*Exercise objective:*
Leaving every image behind, reproduce the records word for word.

Records drawn from a dataset
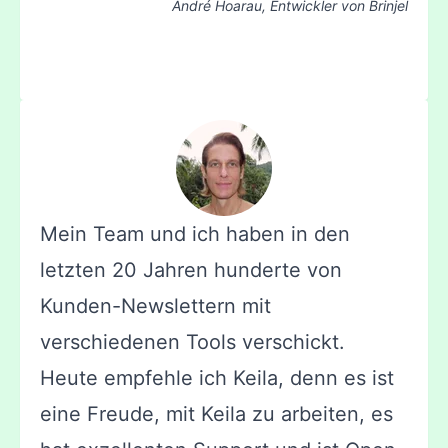
André Hoarau, Entwickler von
Brinjel
Mein Team und ich haben in den
letzten 20 Jahren hunderte von
Kunden-Newslettern mit
verschiedenen Tools verschickt.
Heute empfehle ich Keila, denn es ist
eine Freude, mit Keila zu arbeiten, es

*Output for this exercise:*
André Hoarau, Entwickler von
Brinjel
Mein Team und ich haben in den
letzten 20 Jahren hunderte von
Kunden-Newslettern mit
verschiedenen Tools verschickt.
Heute empfehle ich Keila, denn es ist
eine Freude, mit Keila zu arbeiten, es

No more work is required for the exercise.